# Okeechobee



## Blue Zone (Oct 22, 2011)

Snook69 said:


> Anyone know some decents spots on Okeechobee for a first timer on the lake? I have a small flats skiff and haven't gone fresh water fishing in years, I live in ft Myers and would like to start making trips there more.


Head over to Clewiston and off 27 there is a road to Roland Martin's Marina/Motel/Restaurant. go past that and there is a park of sorts where you can launch. You will be right at the entrance to the lake where you can fish either the rim canal or off the channel out to the lake.


----------



## Snook69 (Feb 8, 2016)

Blue Zone said:


> Head over to Clewiston and off 27 there is a road to Roland Martin's Marina/Motel/Restaurant. go past that and there is a park of sorts where you can launch. You will be right at the entrance to the lake where you can fish either the rim canal or off the channel out to the lake.


Awesome thanks for the response!


----------



## Backwater (Dec 14, 2014)

Another place to fish is Haney Pond Canal in Lakeport. Also, twin palms and the Monkey Box.
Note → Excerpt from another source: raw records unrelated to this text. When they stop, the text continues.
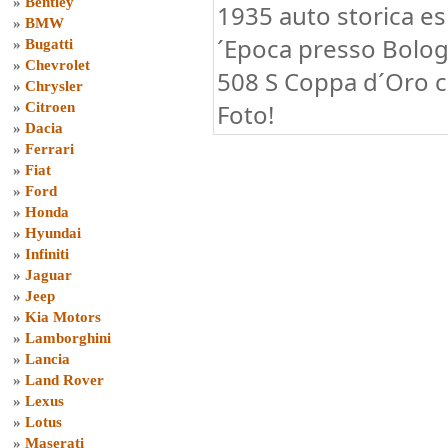
»
Bentley
1935 auto storica e
»
BMW
´Epoca presso Bologn
»
Bugatti
»
Chevrolet
508 S Coppa d´Oro cl
»
Chrysler
Foto!
»
Citroen
»
Dacia
»
Ferrari
»
Fiat
»
Ford
»
Honda
»
Hyundai
»
Infiniti
»
Jaguar
»
Jeep
»
Kia Motors
»
Lamborghini
»
Lancia
»
Land Rover
»
Lexus
»
Lotus
»
Maserati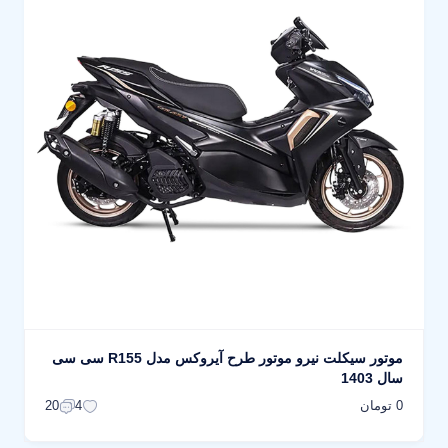
موتور سیکلت نیرو موتور طرح آیروکس مدل R155 سی سی
سال 1403
0 تومان
20
4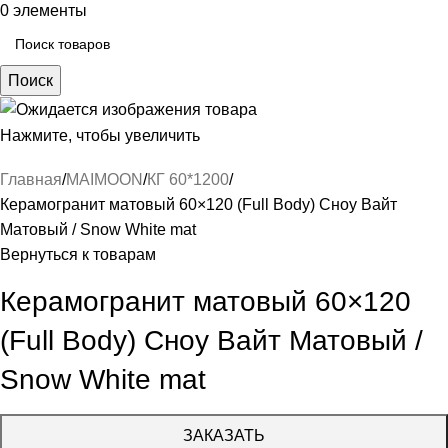
0
элементы
Поиск
Нажмите, чтобы увеличить
Главная
MAIMOON
КГ 60*1200
Керамогранит матовый 60×120 (Full Body) Сноу Вайт
Матовый / Snow White mat
Вернуться к товарам
Керамогранит матовый 60×120
(Full Body) Сноу Вайт Матовый /
Snow White mat
ЗАКАЗАТЬ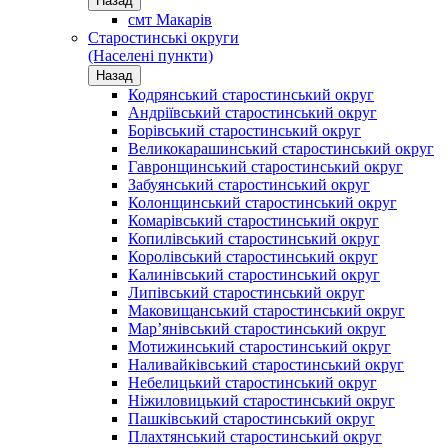
Назад
смт Макарів
Старостинські округи
(Населені пункти)
Назад
Кодрянський старостинський округ
Андріївський старостинський округ
Борівський старостинський округ
Великокарашинський старостинський округ
Гавронщинський старостинський округ
Забуянський старостинський округ
Колонщинський старостинський округ
Комарівський старостинський округ
Копилівський старостинський округ
Королівський старостинський округ
Калинівський старостинський округ
Липівський старостинський округ
Маковищанський старостинський округ
Мар’янівський старостинський округ
Мотижинський старостинський округ
Наливайківський старостинський округ
Небелицький старостинський округ
Ніжиловицький старостинський округ
Пашківський старостинський округ
Плахтянський старостинський округ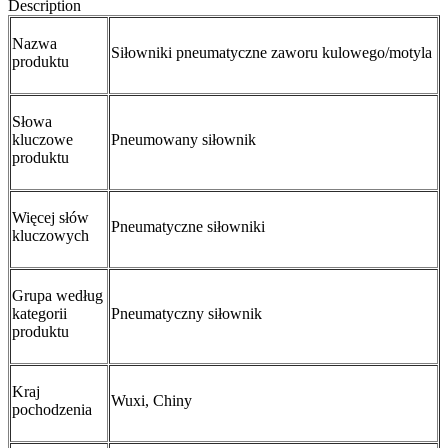
Description
Nazwa
Siłowniki pneumatyczne zaworu kulowego/motyla
produktu
Słowa
kluczowe
Pneumowany siłownik
produktu
Więcej słów
Pneumatyczne siłowniki
kluczowych
Grupa według
kategorii
Pneumatyczny siłownik
produktu
Kraj
Wuxi, Chiny
pochodzenia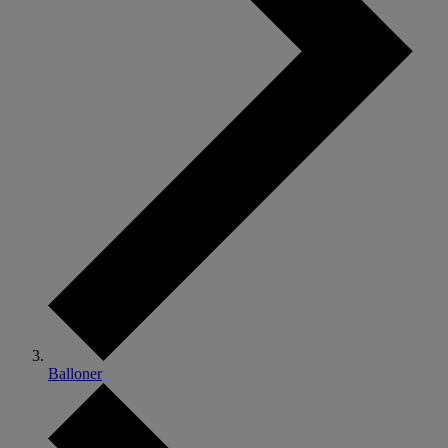
Balloner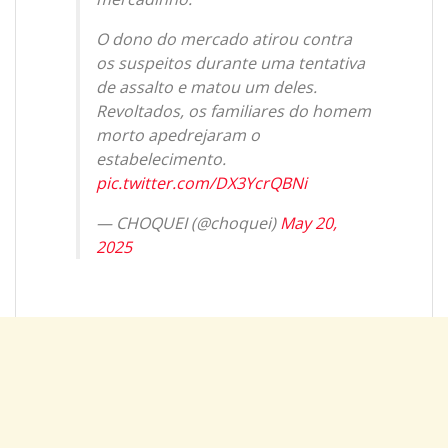
O dono do mercado atirou contra
os suspeitos durante uma tentativa
de assalto e matou um deles.
Revoltados, os familiares do homem
morto apedrejaram o
estabelecimento.
pic.twitter.com/DX3YcrQBNi
— CHOQUEI (@choquei)
May 20,
2025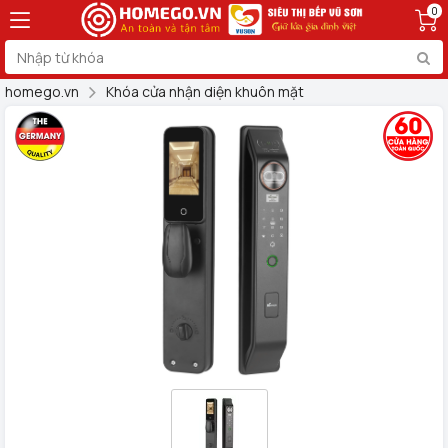
0
homego.vn
Khóa cửa nhận diện khuôn mặt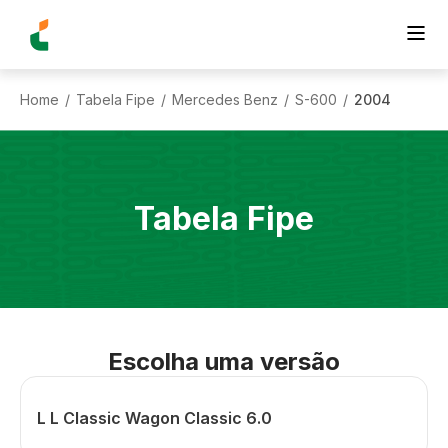
Home
Tabela Fipe
Mercedes Benz
S-600
2004
/
/
/
/
Tabela Fipe
Escolha uma versão
L L Classic Wagon Classic 6.0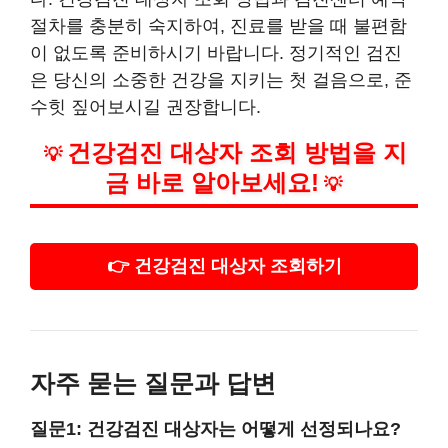
절차를 충분히 숙지하여, 진료를 받을 때 불편함
이 없도록 준비하시기 바랍니다. 정기적인 검진
은 당신의 소중한 건강을 지키는 첫 걸음으로, 준
수힛 짚어보시길 권장합니다.
건강검진 대상자 조회 방법을 지
💡
금 바로 알아보세요!
💡
👉 건강검진 대상자 조회하기
자주 묻는 질문과 답변
질문1: 건강검진 대상자는 어떻게 선정되나요?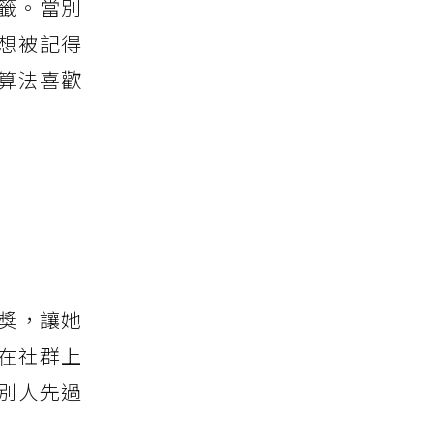
籤。當別
想被記得
算法喜歡
獎，讓她
在社群上
別人先過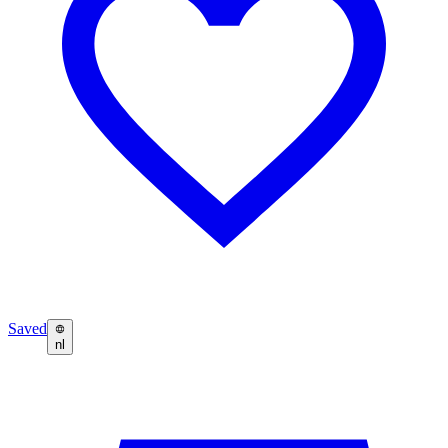
Saved
nl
I take it you haven't tried the Caloosahatchee? Try either putting in at the Franklin locks on the freshwater side and fishing up river or at the Alva boat ramp. What you are trying to accomplish is to fish what we call is the "Dead River," which is the areas behind the little islands made when they dredged the main river from a little windy river, back in the 1920's. Those shallow areas are full of bass habitat. If you are looking for bluegills only, the main river is full of them, but you have to know how to catch those, which is a different technique than lake fishing.

Ted Haas


----------